Junge, maximal 20 bis 25 Zentimeter große Pflanzen wachsen am besten an. „Bei größeren Pflanzen, die aus der Erde kommen, müssen die Herzwurzeln gekappt und die Pflanzen verletzt werden“, erklärt Emslander. Der Herbst sowie Winter ohne frostige Tage ist eine gute Pflanzzeit, erläutert Nele Pein, ebenfalls Mitglied im Bund deutscher Baumschulen. Römer-Zeibig empfiehlt aber das Frühjahr, wenn es keinen Frost mehr gibt. Sonst brauchen die Bäume einen Winterschutz, zum Beispiel ein Vlies.

Das Pflanzloch sollte etwa doppelt so groß sein wie der Wurzelballen.

Fichten und Tannen bevorzugen einen nicht zu feuchten und nicht zu steinigen Boden. Er sollte auch nicht zu sauer sein, sondern pH-neutral, erklärt Martin Rometsch vom Bundesverband der Weihnachtsbaum- und Schnitt-grünerzeuger in Deutschland. Die jungen Pflanzen brauchen kaum Nährstoffe. Einmal im Jahr reicht etwas Kompost oder stickstoffstabilisierter Dünger. Weihnachtsbäume mögen Licht von allen Seiten, sagt Römer-Zeibig. Aber auch im Halbschatten gedeihen die Bäume noch. Wichtig ist, dass ihnen keine Konkurrenten in ihrer Umgebung Nährstoffe und Wasser im Boden rauben. Daher sollte auch der Bereich über den Wurzeln immer frei von Gräsern sein. Außerdem braucht das Gehölz Platz, um gleichmäßig und gerade wachsen zu können. Denn wenn ein Baum mit anderen Bäumen zusammenstößt, wächst er an dieser Stelle nicht weiter und wird unregelmäßig, erklärt Emslander. Die drei Experten raten, dem Gehölz zwischen rund 1,30 bis 1,50 Quadratmeter Platz einzuräumen. Das mag etwas wenig erscheinen, hat aber laut Emslander auch einen guten Grund: Die meisten möchten einen schlanken Weihnachtsbaum, und wenn ein Baum sehr viel Platz zum Wachsen hat, dann wird er auch breit und passt dann schlechter ins Wohnzimmer.

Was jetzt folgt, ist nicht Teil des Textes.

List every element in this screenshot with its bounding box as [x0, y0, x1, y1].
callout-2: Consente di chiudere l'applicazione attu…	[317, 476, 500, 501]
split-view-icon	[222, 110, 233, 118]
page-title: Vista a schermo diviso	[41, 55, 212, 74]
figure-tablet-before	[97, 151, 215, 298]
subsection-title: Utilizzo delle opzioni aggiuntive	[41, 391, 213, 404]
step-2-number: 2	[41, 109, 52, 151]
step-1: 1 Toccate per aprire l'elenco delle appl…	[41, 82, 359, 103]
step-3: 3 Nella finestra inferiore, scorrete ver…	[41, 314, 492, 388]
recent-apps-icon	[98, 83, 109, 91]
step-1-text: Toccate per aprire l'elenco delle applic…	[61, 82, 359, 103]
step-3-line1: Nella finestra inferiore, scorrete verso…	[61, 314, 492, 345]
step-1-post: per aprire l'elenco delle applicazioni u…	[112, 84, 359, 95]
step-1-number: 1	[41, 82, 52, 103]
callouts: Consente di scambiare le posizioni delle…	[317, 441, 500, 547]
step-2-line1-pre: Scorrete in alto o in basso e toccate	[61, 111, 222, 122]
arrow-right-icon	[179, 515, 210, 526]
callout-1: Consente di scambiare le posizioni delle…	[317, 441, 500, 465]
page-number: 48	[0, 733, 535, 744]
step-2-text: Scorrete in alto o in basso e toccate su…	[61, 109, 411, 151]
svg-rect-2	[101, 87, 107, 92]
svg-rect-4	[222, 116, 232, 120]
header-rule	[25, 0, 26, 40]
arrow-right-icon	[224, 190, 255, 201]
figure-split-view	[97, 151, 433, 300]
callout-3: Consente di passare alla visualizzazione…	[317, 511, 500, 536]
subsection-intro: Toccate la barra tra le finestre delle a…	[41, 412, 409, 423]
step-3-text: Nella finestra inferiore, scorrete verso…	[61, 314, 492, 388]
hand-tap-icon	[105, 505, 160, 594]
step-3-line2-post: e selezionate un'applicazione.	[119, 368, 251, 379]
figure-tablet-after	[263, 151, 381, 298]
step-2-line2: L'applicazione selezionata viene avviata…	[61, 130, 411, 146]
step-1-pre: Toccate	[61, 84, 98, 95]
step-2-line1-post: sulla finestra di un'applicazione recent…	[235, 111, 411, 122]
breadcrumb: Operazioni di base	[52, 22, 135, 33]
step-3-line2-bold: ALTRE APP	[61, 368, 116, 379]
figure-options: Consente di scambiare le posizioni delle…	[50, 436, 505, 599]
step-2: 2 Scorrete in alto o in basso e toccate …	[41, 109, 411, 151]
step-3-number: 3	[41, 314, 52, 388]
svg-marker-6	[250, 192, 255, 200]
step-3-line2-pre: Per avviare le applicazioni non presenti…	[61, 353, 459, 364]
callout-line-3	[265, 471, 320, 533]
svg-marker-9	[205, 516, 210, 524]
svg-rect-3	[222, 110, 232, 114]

Ein Weihnachtsbaum im Garten ist pflegeleicht. In der Regel versorgt er sich selbst. Ist der Sommer sehr heiß und trocken, braucht der Baum wie alle Gewächse im Garten hin und wieder etwas Wasser.

Allerdings mögen Bäume Staunässe gar nicht, darauf sollte man achten, wenn man gießt, erklärt Baumschulerin Nele Pein.

Anfangs wachsen Tannen und Fichten langsam. Wenn der Baum etwa 80 bis 100 Zentimeter hoch ist, nimmt man an den unteren 20 Zentimetern die Äste weg. So bekommt der untere Teil des Stammes mehr Sonne ab und trocknet hier besser ab, was das Wachstum von Moos und Flechten verhindert, erklärt Emslander. Außerdem wächst der Leittrieb dadurch langsamer, und der Baum wird dichter. Und genau das wollen ja alle stolzen Weihnachtsbaum-Besitzer.